(Saved data entries)
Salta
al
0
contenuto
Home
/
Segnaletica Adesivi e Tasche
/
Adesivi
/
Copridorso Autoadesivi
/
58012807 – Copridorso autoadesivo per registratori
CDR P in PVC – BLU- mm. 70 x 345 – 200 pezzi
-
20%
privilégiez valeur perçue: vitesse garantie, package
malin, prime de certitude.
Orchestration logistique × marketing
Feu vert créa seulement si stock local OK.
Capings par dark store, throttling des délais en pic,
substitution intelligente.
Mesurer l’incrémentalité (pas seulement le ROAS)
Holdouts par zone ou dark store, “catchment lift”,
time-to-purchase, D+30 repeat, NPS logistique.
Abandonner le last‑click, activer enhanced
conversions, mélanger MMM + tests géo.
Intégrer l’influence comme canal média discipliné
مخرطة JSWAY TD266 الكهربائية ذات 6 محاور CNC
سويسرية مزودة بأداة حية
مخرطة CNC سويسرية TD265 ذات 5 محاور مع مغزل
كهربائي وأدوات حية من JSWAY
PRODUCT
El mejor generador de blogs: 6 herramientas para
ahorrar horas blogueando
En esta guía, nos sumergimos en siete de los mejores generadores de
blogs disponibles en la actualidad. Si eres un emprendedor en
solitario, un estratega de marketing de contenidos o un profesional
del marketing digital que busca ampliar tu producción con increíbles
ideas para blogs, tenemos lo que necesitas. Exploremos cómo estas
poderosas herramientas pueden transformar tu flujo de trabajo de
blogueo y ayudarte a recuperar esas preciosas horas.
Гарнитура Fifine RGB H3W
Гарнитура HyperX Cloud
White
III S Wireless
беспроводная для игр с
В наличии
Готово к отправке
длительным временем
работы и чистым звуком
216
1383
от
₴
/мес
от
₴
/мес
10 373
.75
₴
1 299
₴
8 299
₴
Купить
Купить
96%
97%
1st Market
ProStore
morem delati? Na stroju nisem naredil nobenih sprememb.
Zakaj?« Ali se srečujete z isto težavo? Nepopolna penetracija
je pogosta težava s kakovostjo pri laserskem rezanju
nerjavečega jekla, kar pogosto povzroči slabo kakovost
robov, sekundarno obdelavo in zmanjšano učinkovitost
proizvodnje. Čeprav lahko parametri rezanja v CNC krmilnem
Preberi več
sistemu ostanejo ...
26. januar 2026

[Brief]:
Go through the records above and return each line in which the word "blogs" occurs.

[Response for this exercise]:
El mejor generador de blogs: 6 herramientas para
blogs disponibles en la actualidad. Si eres un emprendedor en
ideas para blogs, tenemos lo que necesitas. Exploremos cómo estas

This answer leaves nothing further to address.